Levine returned to California determined to make his own contribution
to the victims by seeking a "dignified and quiet" memorial outside the
Capitol to honor those who "perished and suffered" in the Holocaust.
But as the bill he sponsored was debated and amended in the Legislature
and then signed into law by Gov. Arnold Schwarzenegger on Sept. 30,
Levine's original vision grew markedly.
Under Assembly Bill 1210, which went into effect Monday, California
will begin a quest to construct a memorial at Capitol Park not only for
victims and survivors of the Holocaust, but for all people who faced
genocide and ethnic cleansing across the world and many generations.
On its face, the effort raises a poignant challenge by seeking to
bring together diverse peoples and histories to acknowledge acts of
inhumanity from the Holocaust of Nazi Germany to the killing fields
of Cambodia to the ongoing ethnic slaughter in Darfur.
Though still an ill-defined concept, the idea of such a memorial is
stirring emotional discussions among vast, varied communities affected
by genocide.
In Glendale, Haig Hovespian hopes the memorial will acknowledge the
mass murder of hundreds of thousands of Armenians in Turkey in 1915.
"A vast majority of Armenians who came to California were either
survivors or descendants of the victims of Armenian genocide,"
said Hovespian, community relations director for Armenian National
Committee of America. "If you want to boil it down, it is the reason
that they are Californians today."
In Sacramento, Zang Fang, 36, believes such a monument should
acknowledge Hmong refugees who fled wanton killings in Laos during 30
years of retaliations for the Hmong's support of the United States'
secret war against communist Pathet Lao in the 1970s.

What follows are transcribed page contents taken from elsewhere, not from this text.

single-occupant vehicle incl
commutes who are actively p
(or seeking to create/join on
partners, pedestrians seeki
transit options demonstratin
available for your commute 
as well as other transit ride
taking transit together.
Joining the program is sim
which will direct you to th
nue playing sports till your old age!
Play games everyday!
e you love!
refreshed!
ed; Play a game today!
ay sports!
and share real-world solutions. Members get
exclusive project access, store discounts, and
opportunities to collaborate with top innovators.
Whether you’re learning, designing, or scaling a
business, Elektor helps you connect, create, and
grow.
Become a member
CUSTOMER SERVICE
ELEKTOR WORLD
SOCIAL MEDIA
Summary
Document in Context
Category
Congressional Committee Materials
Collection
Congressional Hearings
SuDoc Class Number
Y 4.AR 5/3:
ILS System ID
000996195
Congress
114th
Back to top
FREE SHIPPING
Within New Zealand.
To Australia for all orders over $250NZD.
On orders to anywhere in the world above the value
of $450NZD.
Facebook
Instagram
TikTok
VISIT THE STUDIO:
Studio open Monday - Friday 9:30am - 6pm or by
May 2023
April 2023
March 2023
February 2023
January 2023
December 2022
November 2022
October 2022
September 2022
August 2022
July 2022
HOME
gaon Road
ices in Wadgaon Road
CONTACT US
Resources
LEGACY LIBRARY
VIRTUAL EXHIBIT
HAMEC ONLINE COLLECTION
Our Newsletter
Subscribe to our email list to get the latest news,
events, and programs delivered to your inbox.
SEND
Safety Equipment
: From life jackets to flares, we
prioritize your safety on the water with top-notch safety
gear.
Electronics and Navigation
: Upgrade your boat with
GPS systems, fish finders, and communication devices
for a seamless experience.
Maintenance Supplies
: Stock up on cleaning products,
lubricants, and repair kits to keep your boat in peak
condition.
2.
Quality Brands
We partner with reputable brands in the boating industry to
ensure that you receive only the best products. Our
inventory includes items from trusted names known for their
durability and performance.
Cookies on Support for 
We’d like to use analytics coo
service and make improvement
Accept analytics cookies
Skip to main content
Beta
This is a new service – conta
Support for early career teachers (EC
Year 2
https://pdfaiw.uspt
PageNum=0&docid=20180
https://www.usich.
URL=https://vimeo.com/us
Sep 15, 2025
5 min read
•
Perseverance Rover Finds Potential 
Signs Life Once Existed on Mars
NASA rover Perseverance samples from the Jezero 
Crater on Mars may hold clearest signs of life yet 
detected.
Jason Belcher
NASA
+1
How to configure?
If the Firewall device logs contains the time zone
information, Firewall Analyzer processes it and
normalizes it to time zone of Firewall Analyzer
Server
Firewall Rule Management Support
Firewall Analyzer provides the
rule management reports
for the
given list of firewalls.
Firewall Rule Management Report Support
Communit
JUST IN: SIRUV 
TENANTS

As a toddler, Fang lost his father, Joua Lue Fang, who fought alongside
U.S. forces and was killed in an explosives accident. As an 8-year-old,
he saw an uncle, Zong Chue Fang, executed and lost a cousin, Xialee
Fang, who was gunned down while collecting wild roots as Pathet Lao
forces sacked Hmong villages.
Thousands were ultimately killed or imprisoned, and 200,000 people
were forced into exile. Fang's family attempted a perilous trek on
a mountain trail lined with bodies of Hmong victims. They eventually
made it to Thailand in a boat crossing the Mekong River, as 16 people
drowned when a second boat capsized.
"What the Hmong did to help the Americans needs to be acknowledged,"

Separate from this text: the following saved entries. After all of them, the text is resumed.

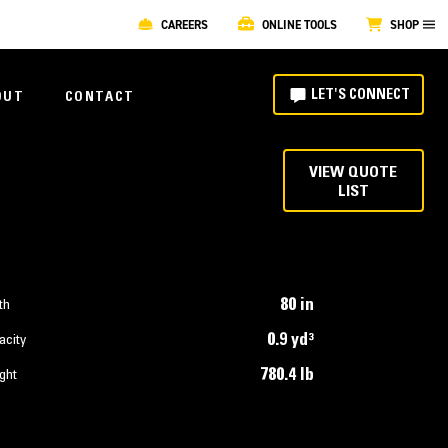
CAREERS
ONLINE TOOLS
SHOP
LET'S CONNECT
OUT
CONTACT
VIEW QUOTE
LIST
80 in
th
0.9 yd³
acity
780.4 lb
ght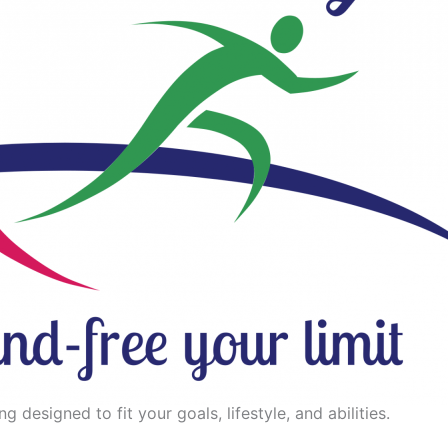
 designed to fit your goals, lifestyle, and abilities.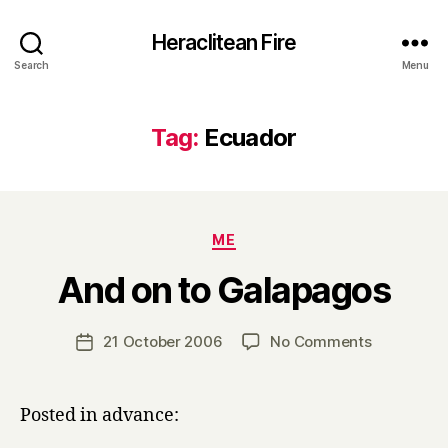
Heraclitean Fire
Search
Menu
Tag:
Ecuador
Categories
ME
B
And on to Galapagos
y
H
a
Post
on
21 October 2006
No Comments
Post
r
author
And
date
r
on
y
to
Posted in advance:
Galapagos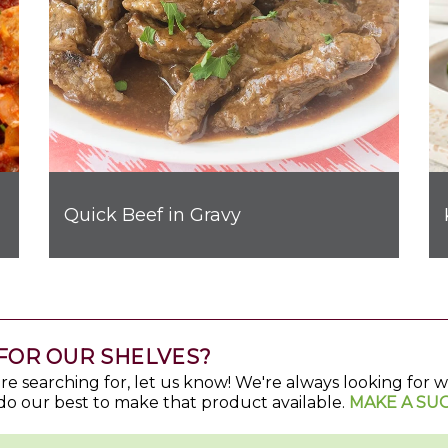
Quick Beef in Gravy
FOR OUR SHELVES?
u're searching for, let us know! We're always looking for
do our best to make that product available.
MAKE A SU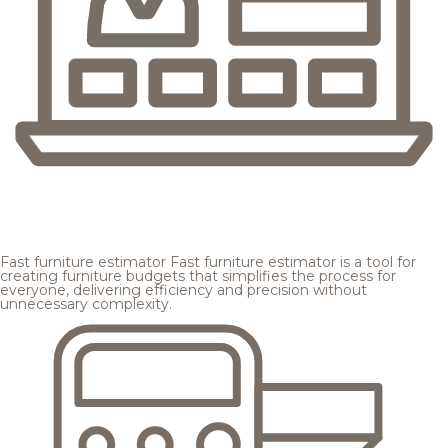
Fast furniture estimator
Fast furniture estimator is a tool for
creating furniture budgets that simplifies the process for
everyone, delivering efficiency and precision without
unnecessary complexity.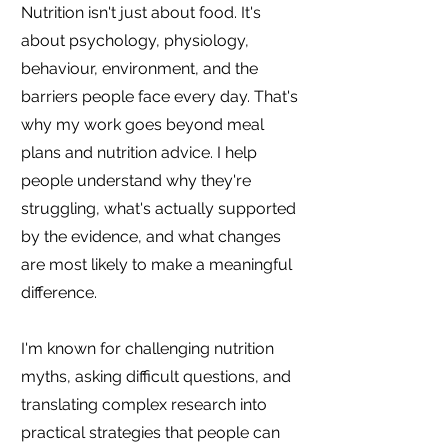
Nutrition isn't just about food. It's
about psychology, physiology,
behaviour, environment, and the
barriers people face every day. That's
why my work goes beyond meal
plans and nutrition advice. I help
people understand why they're
struggling, what's actually supported
by the evidence, and what changes
are most likely to make a meaningful
difference.
I'm known for challenging nutrition
myths, asking difficult questions, and
translating complex research into
practical strategies that people can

Fang said of the Capitol memorial. "And the price they paid to help
the Americans needs to be acknowledged."
Under AB 1210, a nine-member International Genocide Commission,
including at least six survivors or descendants of genocide, will
be appointed to select a design and initiate private fundraising to
build the memorial.
"The construction of this memorial will help all Californians remember
the unimaginable suffering genocide survivors endured," Schwarzenegger
said in signing the legislation.
The bill declares that "California recognizes the atrocities of
all ethnic cleansing campaigns," including "the Holocaust, Kosovo,
Armenian genocide, Rwanda, African American slaves, Native Americans
and the plight of the Hmong in Southeast Asia."
If built, the memorial would be the 16th major monument at Capitol
Park, joining the Civil War Veterans Grove, the Father Junipero Serra
statue, and veterans, Vietnam War and firefighters memorials.
The planned genocide memorial's attempt to meld such horrific events
from far corners of world history may prove particularly sensitive.